▶ _BRIEF_: Only lines with the string "Ellis" should be returned from the data below.
- - - -
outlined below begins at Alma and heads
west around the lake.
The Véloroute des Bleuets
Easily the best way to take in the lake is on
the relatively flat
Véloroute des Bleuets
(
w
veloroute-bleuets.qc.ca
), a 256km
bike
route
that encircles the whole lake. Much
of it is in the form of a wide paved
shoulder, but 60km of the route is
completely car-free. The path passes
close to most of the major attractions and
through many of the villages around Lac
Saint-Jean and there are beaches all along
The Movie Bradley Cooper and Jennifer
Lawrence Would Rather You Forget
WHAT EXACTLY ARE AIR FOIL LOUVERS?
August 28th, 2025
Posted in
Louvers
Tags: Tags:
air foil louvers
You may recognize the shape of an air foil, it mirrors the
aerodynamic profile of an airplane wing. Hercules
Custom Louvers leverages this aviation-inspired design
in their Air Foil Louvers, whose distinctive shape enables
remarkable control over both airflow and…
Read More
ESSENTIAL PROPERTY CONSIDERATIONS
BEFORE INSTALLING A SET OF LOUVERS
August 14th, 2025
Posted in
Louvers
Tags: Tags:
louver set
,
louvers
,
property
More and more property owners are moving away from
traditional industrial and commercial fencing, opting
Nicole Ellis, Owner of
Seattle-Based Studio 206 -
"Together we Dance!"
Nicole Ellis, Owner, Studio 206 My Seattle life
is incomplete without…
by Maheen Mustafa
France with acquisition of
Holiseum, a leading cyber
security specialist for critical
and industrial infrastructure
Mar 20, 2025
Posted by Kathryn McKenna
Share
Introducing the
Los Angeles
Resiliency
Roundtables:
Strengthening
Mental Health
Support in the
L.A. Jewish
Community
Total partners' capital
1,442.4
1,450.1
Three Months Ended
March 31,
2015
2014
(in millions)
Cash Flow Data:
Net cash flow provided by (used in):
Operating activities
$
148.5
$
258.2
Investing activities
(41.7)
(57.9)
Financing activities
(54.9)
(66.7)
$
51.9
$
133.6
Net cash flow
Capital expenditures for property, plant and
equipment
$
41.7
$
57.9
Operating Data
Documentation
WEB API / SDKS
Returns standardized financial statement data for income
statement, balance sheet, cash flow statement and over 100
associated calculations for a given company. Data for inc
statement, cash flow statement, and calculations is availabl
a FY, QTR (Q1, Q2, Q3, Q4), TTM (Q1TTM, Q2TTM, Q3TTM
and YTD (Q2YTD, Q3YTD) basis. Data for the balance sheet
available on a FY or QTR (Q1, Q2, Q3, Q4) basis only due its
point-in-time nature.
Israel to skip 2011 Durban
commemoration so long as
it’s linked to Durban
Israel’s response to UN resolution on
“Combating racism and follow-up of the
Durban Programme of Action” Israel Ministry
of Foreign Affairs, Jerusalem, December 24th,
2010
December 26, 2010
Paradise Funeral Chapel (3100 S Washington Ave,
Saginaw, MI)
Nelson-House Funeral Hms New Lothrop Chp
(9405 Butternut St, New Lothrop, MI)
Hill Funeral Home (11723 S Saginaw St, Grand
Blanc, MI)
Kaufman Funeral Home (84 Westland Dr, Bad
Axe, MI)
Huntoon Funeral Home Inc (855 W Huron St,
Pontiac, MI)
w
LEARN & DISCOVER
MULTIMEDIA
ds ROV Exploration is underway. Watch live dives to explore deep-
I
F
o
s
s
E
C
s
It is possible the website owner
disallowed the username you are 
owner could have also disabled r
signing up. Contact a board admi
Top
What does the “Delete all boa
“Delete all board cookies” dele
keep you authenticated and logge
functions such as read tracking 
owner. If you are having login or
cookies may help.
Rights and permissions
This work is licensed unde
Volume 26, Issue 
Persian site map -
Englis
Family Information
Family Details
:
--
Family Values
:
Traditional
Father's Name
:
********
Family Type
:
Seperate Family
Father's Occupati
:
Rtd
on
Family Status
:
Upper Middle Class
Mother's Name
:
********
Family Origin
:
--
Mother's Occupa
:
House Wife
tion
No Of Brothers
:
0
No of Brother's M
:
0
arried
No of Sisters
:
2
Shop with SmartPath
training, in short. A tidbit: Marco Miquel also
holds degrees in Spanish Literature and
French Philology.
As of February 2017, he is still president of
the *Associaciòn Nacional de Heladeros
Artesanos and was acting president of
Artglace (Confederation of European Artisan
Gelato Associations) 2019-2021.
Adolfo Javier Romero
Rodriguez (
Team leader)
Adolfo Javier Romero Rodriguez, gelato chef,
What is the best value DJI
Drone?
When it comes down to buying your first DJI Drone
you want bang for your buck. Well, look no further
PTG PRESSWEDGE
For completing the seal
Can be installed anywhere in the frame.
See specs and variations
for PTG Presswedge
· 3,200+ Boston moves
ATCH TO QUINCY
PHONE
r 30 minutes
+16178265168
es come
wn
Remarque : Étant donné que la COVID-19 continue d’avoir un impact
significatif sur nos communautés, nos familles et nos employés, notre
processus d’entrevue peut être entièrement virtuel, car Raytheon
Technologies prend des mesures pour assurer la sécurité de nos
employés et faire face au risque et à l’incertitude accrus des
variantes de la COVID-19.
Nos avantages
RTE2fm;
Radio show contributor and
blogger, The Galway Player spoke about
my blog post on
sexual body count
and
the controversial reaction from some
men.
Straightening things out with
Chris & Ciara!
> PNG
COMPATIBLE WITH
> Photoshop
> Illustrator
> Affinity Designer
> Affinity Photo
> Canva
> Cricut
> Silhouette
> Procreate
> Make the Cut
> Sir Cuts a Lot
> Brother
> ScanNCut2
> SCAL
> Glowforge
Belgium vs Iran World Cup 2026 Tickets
- - - -
▶ _ANSWER SPACE_:
Nicole Ellis, Owner of
Nicole Ellis, Owner, Studio 206 My Seattle life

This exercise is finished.